**The problem**.
Return the lines from the line containing "This is a list o" onward. Each must match exactly, and the last line of the listing below must be included.

**Extracted material**.
---*---
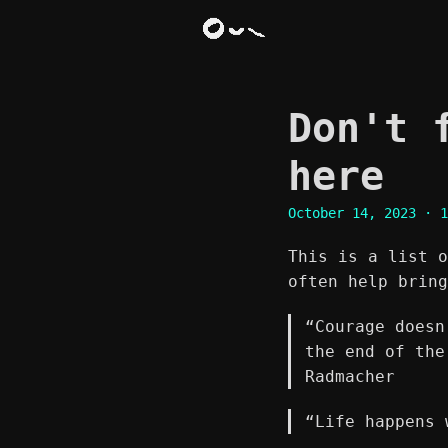
Don't 
here
October 14, 2023
· 1
This is a list o
often help bring
“Courage doesn
the end of the
Radmacher
“Life happens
---*---
**Answer to the problem**.
This is a list o
often help bring
“Courage doesn
the end of the
Radmacher
“Life happens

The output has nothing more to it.